╭─ DATA EXTRACTS
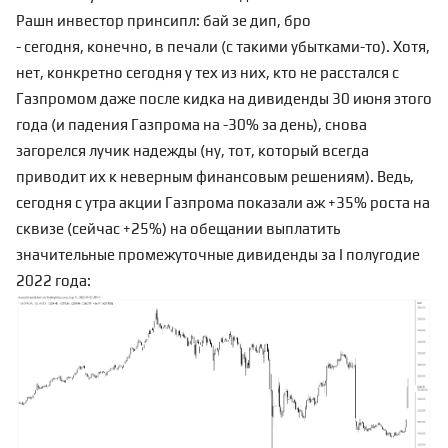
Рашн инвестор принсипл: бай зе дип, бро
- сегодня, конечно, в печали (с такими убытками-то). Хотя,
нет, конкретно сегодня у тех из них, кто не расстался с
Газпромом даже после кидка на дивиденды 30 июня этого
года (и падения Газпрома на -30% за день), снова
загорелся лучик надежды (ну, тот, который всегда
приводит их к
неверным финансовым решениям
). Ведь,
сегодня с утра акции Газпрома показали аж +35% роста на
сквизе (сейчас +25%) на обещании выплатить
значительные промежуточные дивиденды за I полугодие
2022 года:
╰─
╭─ DATA EXTRACTS
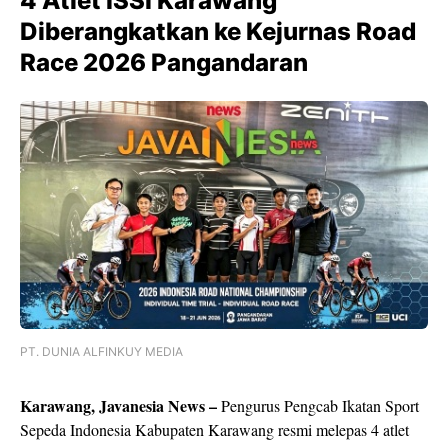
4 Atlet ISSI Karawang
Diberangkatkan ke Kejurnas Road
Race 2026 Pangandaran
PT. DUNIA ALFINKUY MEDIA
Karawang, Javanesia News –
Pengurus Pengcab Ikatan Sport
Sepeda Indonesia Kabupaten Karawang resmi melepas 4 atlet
╰─
[ACTIVITY] Return all lines in the entries above that carry the word "Газпрома".

[RESPONSE BELOW]
года (и падения Газпрома на -30% за день), снова
сегодня с утра акции Газпрома показали аж +35% роста на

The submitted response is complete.